Saved data entries:
>>>

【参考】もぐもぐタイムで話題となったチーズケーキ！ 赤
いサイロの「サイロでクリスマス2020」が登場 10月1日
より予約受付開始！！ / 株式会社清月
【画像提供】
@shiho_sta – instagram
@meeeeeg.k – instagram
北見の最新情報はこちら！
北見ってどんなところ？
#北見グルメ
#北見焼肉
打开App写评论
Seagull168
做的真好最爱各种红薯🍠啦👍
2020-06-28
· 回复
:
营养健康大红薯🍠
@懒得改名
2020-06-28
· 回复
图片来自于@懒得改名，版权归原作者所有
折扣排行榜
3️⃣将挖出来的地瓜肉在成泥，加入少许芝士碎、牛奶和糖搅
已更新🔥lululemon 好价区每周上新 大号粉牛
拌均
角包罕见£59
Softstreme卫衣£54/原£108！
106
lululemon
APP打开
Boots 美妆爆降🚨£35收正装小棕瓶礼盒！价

<<<
>>>

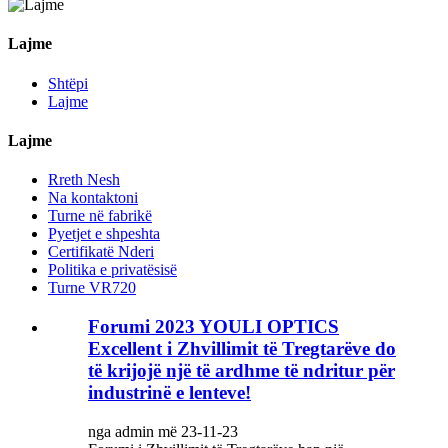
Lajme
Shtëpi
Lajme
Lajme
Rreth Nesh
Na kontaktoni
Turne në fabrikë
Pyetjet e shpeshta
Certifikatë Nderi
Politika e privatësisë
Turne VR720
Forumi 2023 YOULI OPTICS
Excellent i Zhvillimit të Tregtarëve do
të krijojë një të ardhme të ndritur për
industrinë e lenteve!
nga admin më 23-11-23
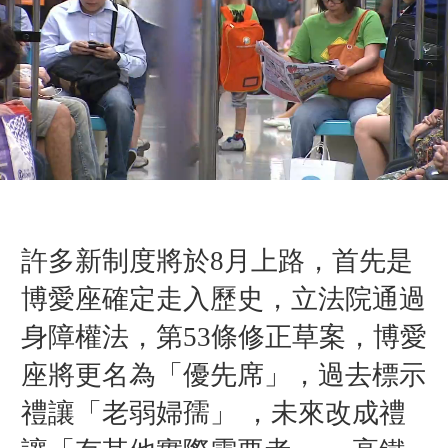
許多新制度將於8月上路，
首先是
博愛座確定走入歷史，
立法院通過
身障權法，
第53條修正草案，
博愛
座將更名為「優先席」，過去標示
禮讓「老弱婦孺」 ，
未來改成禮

<<<
>>>

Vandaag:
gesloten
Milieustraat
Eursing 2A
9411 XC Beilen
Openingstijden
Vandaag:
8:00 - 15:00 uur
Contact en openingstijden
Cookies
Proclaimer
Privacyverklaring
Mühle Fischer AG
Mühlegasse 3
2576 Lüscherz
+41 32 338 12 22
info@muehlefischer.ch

<<<

EXERCISE:
Please go over the data above and copy each line with "lululemon" in it.

RESPONSE BOX:
已更新🔥lululemon 好价区每周上新 大号粉牛
lululemon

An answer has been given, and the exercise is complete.